-- Task to carry out --
Reproduce each record verbatim, images excluded.
▽
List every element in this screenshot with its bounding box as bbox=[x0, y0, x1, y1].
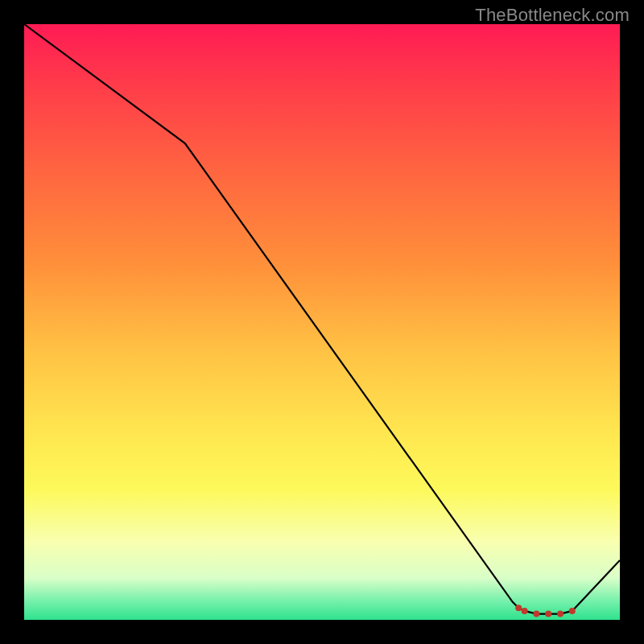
marker-point bbox=[515, 605, 522, 611]
watermark-text: TheBottleneck.com bbox=[475, 5, 630, 26]
marker-point bbox=[569, 608, 576, 614]
chart-frame: TheBottleneck.com bbox=[0, 0, 644, 644]
marker-point bbox=[522, 608, 528, 614]
curve-markers bbox=[515, 605, 576, 617]
plot-area bbox=[24, 24, 620, 620]
marker-point bbox=[545, 611, 551, 617]
marker-point bbox=[533, 611, 539, 617]
marker-point bbox=[557, 611, 564, 617]
chart-svg bbox=[24, 24, 620, 620]
curve-line bbox=[24, 24, 620, 614]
△
-- Solution --
List every element in this screenshot with its bounding box as bbox=[x0, y0, x1, y1].
marker-point bbox=[515, 605, 522, 611]
watermark-text: TheBottleneck.com bbox=[475, 5, 630, 26]
marker-point bbox=[569, 608, 576, 614]
chart-frame: TheBottleneck.com bbox=[0, 0, 644, 644]
marker-point bbox=[522, 608, 528, 614]
curve-markers bbox=[515, 605, 576, 617]
plot-area bbox=[24, 24, 620, 620]
marker-point bbox=[545, 611, 551, 617]
marker-point bbox=[533, 611, 539, 617]
marker-point bbox=[557, 611, 564, 617]
chart-svg bbox=[24, 24, 620, 620]
curve-line bbox=[24, 24, 620, 614]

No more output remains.